Apollonia venne fuori piangendo, intanto che lui se ne stava immerso in quei pensieri.

«Ancora non ti sei ripreso… entra per favore.» lo pregò.

Corrado tuttavia sorrise compiaciuto per la decisione maturata di getto pochi minuti prima.

«Sono contento che Michele abbia salvato la vita ad Umar.» rispose lui, lasciandola completamente perplessa.

«E adesso cosa c’entra?»

«C’entra perché è arrivato il momento che io mi comporti così come è in uso tra la mia gente.
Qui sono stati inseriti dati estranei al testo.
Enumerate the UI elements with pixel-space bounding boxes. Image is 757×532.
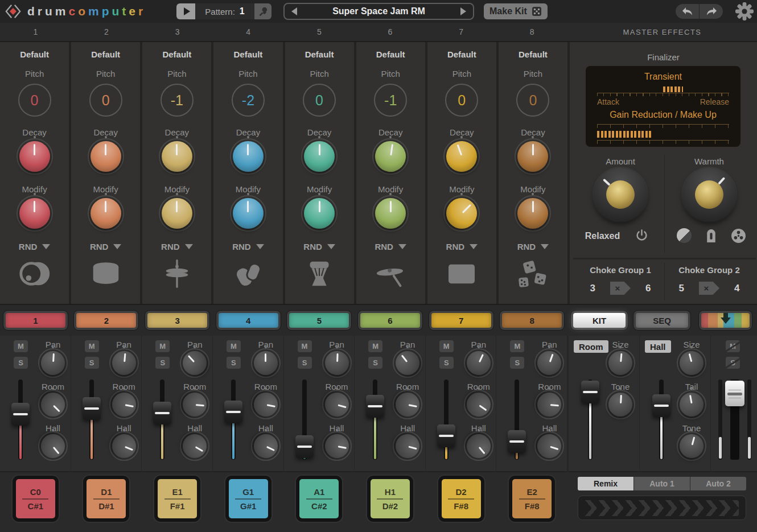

Chiederò conto ad Umar per ciò che mi ha fatto e la farò pagare ad Idris per ciò ha fatto a te. Non credere che io non l’abbia visto stanotte!»

«Così ti farai ammazzare!»

«Poco importa, poiché questo non è vivere… è strisciare!»

«Ragiona, non ci va così tanto male... Prima che Umar colpisse nostro padre non ci avevano mai fatto nulla.»

«Se Umar è improvvisamente cambiato allora lo sono anch’io.»

«E se se la prenderanno con noi?»

«Nostro padre e Michele sapranno discolparsi disconoscendomi, così come hanno fatto in questi giorni.»

Apollonia gli si gettò alle gambe, abbracciandolo.

«Non te lo permetto, a costo di raccontare tutto a nostro padre.»

«Tu non lo farai, sorella, non tu che non mi hai mai tradito.»

Apollonia alzò lo sguardo e lo fissò... Al che lui le accarezzò con un dito lo zigomo.

«La vendetta è una delle rovine dell’uomo. Me lo hai raccontato tu di come la guerra di vent’anni fa non ebbe successo per i cristiani a causa della vendetta di quel tizio.»

«Arduino il longobardo… ma non fu per la sua vendetta che gli eserciti cristiani se ne tornarono al di là del mare; fu perché il suo generale volle umiliarlo pubblicamente… proprio come Umar ha fatto con me.»